[Transcribed page contents]
Content starts

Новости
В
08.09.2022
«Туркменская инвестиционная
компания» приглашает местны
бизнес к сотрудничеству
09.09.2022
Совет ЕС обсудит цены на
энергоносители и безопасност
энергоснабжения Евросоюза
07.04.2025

Content ends

• **WHAT IS BEING ASKED**
Output each record above exactly, omitting nothing.

• **TASK OUTPUT**
Новости
В
08.09.2022
«Туркменская инвестиционная
компания» приглашает местны
бизнес к сотрудничеству
09.09.2022
Совет ЕС обсудит цены на
энергоносители и безопасност
энергоснабжения Евросоюза
07.04.2025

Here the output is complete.